Spraying Latex will require a different needle / nozzle setup due to the thickness. Also it seems that with Latex you have to take the gun apart to get clean. 

I assume that when spraying Latex you are going to be painting the house. The advice here is to go get a cheap airless sprayer. It will do a wonderful job and if in 10 years when you go to paint the house again you find that you didn't get clean enough you're not out a fortune. 

Oh, when you buy the airless also buy a few extra pistons as replacements. They do wear and need to be switched out after 15 or 20 gallons. Ten years down the road the pistons will no longer be manufactured and just "Not Available". DAMHIKT.


----------



## Quickstep (Apr 10, 2012)

I’m in the market for an HVLP gun too, but it seems Like the more I learn, the farther I am from a decision. 

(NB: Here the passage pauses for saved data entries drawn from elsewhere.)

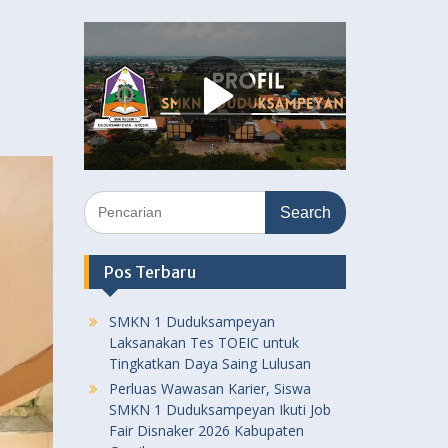
Search
for:
Pos Terbaru
SMKN 1 Duduksampeyan
Laksanakan Tes TOEIC untuk
Tingkatkan Daya Saing Lulusan
Perluas Wawasan Karier, Siswa
SMKN 1 Duduksampeyan Ikuti Job
Fair Disnaker 2026 Kabupaten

Jeff Jewitt from Homestead Finishing, (whose opinion I respect a lot), says go for a minimum 3 stage turbine, but that for most clears, a 4 stage turbine isn’t necessary. Jeff likes and sells Fuji turbine HVLP. 

I’ve read a lot of good stuff about Apollo turbines as well as their “AtomiZer” spray gun, but they don’t offer a package that includes a 3 stage turbine with the AtomiZer gun, so there’s no economical way to get that combination. Never the less, that’s still what I want. 

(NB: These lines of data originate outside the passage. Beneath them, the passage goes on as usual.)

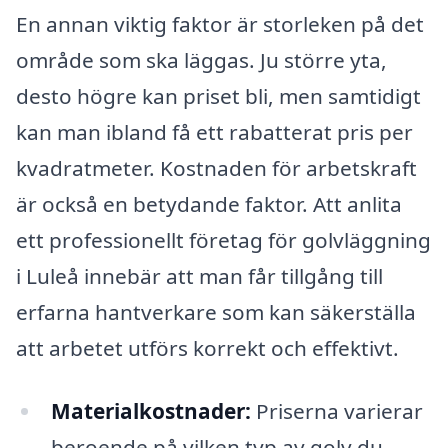
En annan viktig faktor är storleken på det
område som ska läggas. Ju större yta,
desto högre kan priset bli, men samtidigt
kan man ibland få ett rabatterat pris per
kvadratmeter. Kostnaden för arbetskraft
är också en betydande faktor. Att anlita
ett professionellt företag för golvläggning
i Luleå innebär att man får tillgång till
erfarna hantverkare som kan säkerställa
att arbetet utförs korrekt och effektivt.
Materialkostnader:
Priserna varierar
beroende på vilken typ av golv du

I’ve seen an impressive display at the woodworking show of a guy spraying latex from an Earlex rig, but I’m reasonably sure that they thinned the living snot out of the paint and you could see at the edges of the spray pattern that the droplets were fairly large. But, the pattern was well controlled with no sags or drips. 

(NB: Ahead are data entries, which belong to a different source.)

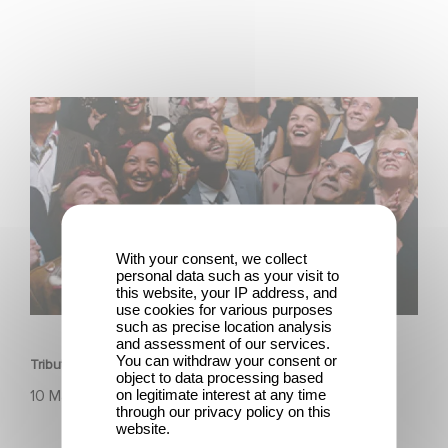
Tribute to Jean-Pierre Bacri
With your consent, we collect
personal data such as your visit to
this website, your IP address, and
use cookies for various purposes
HISTORIE
such as precise location analysis
and assessment of our services.
You can withdraw your consent or
Tribute to Jean-Pierre Bacri
object to data processing based
on legitimate interest at any time
10 Mai 2023
through our privacy policy on this
website.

Largely though, I think spraying latex with anything other than an airless rig is aspirational. That said, the last time I sprayed Sherwin Williams Pro-Classic, I thinned it using a product from Wagner called Paint Easy and it sprayed pretty nicely. I don’t know that I’d want to make a habit of that though. I liked the Wagner Paint Easy for thinning a lot easier than Floetrol. 

Please keep us updated on your progress, what you choose and how it works out.


----------



## Haydman6 (Jan 6, 2019)

Now I’m leaning towards the Fuji mini-mite 3 platinum After reading some of the reviews and watching some videos. But I’m still not really sure what to buy. I just want to be able to spray shellac in other varnishes and have a beautiful smooth finish. I will also be nice to be able to spray some stain and die occasionally. It seems like the Fuji is the most popular one out there with the most reviews and videos. It’s made in Canada so it’s at least not made in China. Thanks David


----------